*** Input

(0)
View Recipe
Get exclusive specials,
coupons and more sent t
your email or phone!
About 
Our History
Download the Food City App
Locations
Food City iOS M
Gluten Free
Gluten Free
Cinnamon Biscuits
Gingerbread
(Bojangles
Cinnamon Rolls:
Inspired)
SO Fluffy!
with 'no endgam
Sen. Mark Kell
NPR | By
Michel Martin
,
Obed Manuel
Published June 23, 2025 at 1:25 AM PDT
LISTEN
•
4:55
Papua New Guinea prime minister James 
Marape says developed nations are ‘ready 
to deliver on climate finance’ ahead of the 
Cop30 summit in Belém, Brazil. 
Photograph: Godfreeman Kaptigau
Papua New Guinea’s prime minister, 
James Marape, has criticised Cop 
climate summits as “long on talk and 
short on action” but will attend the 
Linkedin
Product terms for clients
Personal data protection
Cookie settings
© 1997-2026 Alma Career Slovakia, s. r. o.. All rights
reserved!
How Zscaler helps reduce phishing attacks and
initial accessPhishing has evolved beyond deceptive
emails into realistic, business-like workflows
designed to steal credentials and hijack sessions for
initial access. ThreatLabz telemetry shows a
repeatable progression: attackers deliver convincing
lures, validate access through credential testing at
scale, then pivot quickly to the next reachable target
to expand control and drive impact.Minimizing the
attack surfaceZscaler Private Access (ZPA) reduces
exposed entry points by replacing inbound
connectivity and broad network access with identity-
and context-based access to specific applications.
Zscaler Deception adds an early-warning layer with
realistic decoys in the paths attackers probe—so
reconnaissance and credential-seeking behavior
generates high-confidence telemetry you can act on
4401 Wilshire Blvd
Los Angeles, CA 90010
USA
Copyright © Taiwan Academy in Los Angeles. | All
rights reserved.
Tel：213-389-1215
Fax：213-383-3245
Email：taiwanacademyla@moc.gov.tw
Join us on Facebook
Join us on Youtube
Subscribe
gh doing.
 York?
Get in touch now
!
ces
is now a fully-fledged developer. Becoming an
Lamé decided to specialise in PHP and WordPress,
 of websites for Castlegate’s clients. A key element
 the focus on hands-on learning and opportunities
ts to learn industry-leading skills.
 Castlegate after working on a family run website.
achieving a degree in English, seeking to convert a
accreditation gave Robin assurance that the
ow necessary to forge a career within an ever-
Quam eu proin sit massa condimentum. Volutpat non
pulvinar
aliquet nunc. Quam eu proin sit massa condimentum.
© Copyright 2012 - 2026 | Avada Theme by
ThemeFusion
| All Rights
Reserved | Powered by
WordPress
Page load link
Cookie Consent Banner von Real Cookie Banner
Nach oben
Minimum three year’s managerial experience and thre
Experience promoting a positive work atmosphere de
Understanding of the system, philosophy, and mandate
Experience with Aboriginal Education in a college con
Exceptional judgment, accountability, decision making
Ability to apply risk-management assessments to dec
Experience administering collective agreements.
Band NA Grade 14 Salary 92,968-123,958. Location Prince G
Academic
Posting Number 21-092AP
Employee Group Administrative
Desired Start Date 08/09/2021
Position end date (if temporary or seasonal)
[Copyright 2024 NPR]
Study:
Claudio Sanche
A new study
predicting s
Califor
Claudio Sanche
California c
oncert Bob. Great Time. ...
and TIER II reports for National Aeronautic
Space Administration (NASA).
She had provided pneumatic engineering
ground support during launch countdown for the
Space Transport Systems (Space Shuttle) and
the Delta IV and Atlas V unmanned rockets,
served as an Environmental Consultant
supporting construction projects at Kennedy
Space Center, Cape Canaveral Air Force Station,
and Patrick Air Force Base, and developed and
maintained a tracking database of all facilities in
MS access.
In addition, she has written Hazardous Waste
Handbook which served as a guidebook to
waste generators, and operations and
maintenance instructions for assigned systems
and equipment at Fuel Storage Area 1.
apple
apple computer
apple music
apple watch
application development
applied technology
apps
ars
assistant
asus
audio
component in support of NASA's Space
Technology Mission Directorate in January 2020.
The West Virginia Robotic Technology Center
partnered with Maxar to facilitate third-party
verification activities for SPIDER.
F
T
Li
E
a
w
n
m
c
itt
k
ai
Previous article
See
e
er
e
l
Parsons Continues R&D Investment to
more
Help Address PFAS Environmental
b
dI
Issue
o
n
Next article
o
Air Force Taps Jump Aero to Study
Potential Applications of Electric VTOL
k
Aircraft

******
*** Input

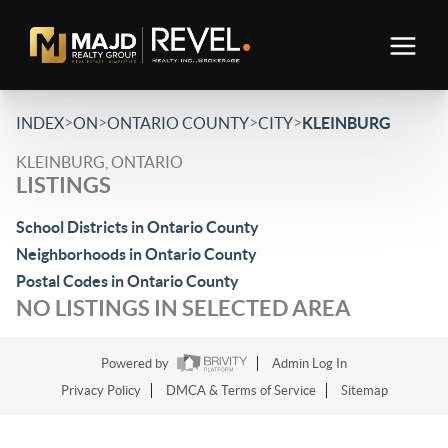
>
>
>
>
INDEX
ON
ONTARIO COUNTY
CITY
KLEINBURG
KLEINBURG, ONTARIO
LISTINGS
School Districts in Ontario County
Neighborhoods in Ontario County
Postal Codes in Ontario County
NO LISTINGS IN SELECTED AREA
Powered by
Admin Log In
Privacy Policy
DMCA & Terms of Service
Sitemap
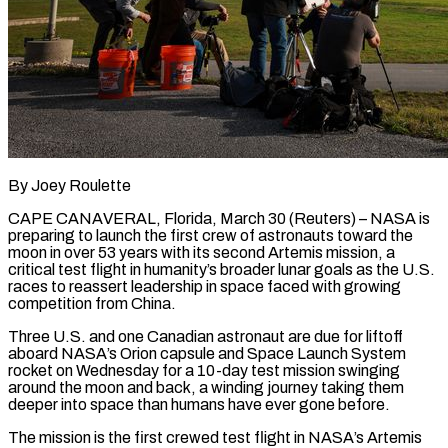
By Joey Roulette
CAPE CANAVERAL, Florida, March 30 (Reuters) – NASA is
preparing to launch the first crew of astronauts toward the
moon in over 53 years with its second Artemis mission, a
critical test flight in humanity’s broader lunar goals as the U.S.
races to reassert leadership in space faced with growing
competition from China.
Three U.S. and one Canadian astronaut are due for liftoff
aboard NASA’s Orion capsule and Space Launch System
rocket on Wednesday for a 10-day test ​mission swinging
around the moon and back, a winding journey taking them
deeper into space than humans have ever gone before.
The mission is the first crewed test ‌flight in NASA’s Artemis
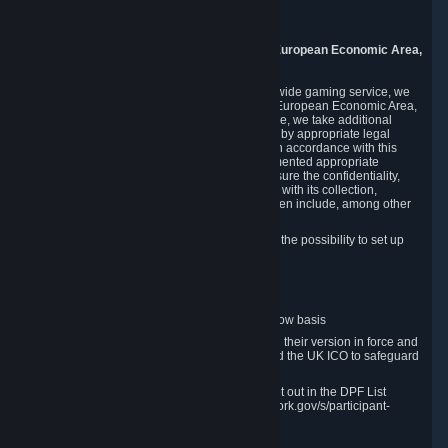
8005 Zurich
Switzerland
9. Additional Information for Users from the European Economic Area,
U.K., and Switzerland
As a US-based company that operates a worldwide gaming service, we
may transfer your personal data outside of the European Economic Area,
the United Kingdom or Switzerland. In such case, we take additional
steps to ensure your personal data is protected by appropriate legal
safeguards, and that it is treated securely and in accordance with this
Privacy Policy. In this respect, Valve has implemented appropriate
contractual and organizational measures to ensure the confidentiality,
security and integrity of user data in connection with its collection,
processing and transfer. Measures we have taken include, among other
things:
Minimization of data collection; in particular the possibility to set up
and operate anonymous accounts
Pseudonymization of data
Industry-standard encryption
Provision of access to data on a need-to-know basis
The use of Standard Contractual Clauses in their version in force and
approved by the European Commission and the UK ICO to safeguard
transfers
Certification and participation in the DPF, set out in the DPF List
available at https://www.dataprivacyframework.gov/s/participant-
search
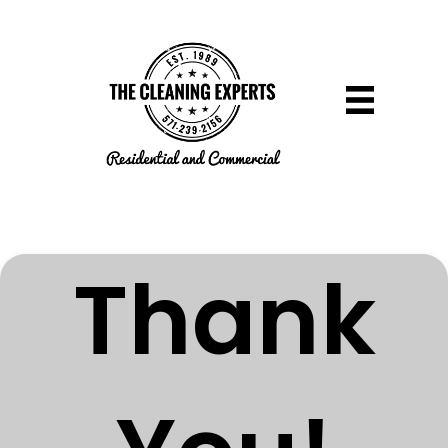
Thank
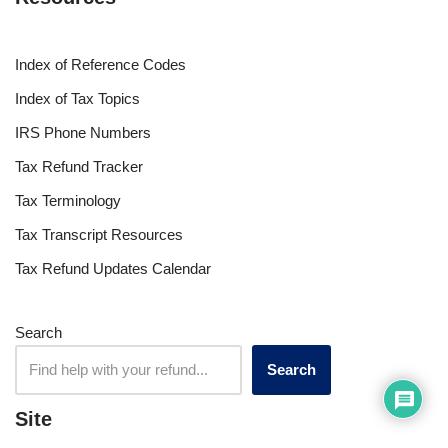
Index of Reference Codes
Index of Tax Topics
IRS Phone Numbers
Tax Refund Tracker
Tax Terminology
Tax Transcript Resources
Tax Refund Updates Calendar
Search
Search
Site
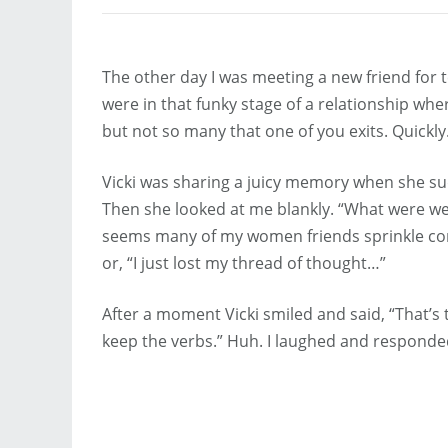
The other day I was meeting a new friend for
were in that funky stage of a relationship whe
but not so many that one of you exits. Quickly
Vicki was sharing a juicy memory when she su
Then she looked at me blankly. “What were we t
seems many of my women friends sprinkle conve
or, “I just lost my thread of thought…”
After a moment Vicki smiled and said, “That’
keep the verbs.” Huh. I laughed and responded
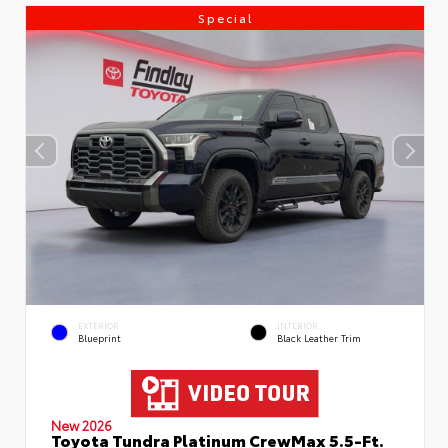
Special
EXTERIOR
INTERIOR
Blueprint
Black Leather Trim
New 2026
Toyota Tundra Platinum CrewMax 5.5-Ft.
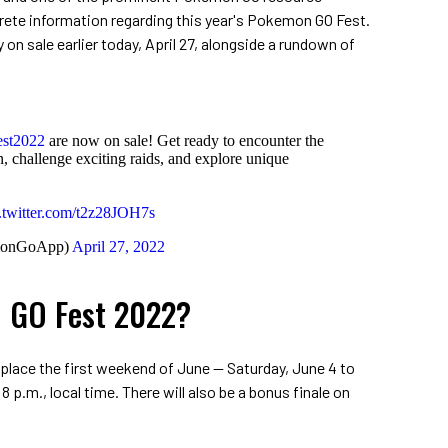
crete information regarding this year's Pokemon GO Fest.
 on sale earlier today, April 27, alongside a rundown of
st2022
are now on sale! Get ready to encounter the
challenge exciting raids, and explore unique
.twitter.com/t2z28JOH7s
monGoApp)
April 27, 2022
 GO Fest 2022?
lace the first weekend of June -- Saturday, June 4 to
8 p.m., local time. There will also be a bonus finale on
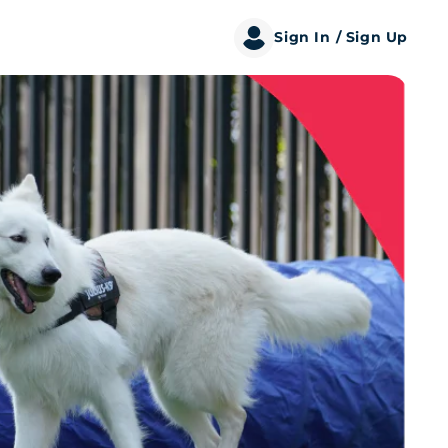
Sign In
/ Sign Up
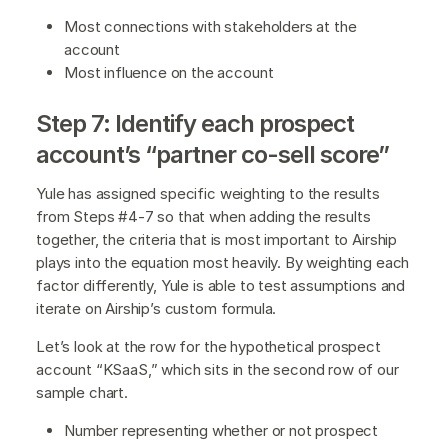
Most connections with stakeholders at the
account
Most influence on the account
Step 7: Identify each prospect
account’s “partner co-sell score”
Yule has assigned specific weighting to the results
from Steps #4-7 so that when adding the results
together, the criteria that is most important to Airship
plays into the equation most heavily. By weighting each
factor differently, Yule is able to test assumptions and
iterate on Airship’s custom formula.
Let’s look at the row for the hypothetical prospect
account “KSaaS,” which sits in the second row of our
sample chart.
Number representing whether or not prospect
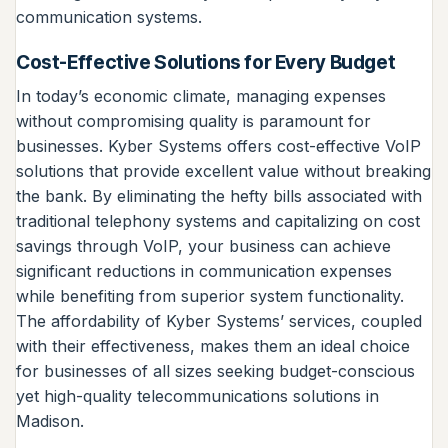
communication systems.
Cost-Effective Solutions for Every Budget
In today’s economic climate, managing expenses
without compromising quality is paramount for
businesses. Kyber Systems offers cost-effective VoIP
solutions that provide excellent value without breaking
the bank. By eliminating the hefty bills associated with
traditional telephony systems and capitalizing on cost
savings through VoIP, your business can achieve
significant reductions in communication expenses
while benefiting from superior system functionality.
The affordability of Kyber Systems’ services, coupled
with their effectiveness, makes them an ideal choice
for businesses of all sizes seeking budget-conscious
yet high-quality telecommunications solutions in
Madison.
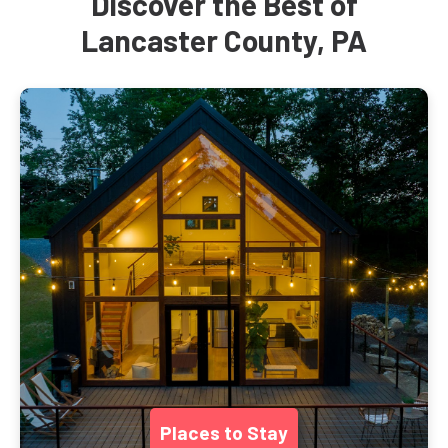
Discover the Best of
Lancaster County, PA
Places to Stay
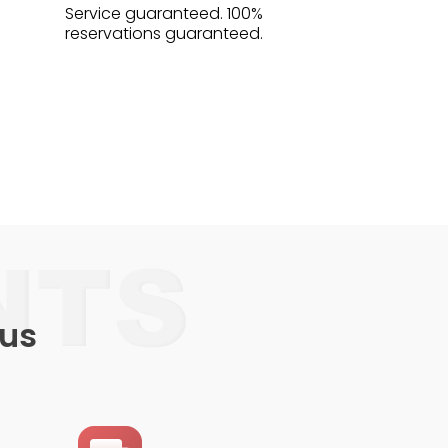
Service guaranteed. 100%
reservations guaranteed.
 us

******
*** Input

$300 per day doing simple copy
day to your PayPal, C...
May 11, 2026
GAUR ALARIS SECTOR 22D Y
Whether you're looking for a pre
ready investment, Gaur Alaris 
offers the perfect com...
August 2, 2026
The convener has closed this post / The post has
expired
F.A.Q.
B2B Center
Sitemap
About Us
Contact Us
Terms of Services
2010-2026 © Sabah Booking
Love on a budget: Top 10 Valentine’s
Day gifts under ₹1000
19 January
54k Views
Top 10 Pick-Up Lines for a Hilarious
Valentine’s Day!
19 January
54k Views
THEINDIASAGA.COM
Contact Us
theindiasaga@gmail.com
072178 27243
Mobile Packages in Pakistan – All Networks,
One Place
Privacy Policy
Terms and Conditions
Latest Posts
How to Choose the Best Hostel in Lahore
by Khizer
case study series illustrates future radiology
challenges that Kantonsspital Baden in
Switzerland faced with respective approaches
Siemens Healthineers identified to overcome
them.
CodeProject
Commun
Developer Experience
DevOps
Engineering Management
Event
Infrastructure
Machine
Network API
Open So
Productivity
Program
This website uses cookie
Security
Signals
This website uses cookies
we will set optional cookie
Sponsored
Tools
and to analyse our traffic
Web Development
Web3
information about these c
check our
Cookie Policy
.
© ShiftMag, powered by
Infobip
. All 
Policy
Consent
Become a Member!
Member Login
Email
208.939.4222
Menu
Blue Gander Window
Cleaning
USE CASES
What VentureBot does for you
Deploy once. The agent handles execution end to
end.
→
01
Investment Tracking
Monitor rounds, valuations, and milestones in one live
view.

******

* [Work item]: To answer, copy each line from the material above that has the word "Food".

* [Result of the task]:
Download the Food City App
Food City iOS M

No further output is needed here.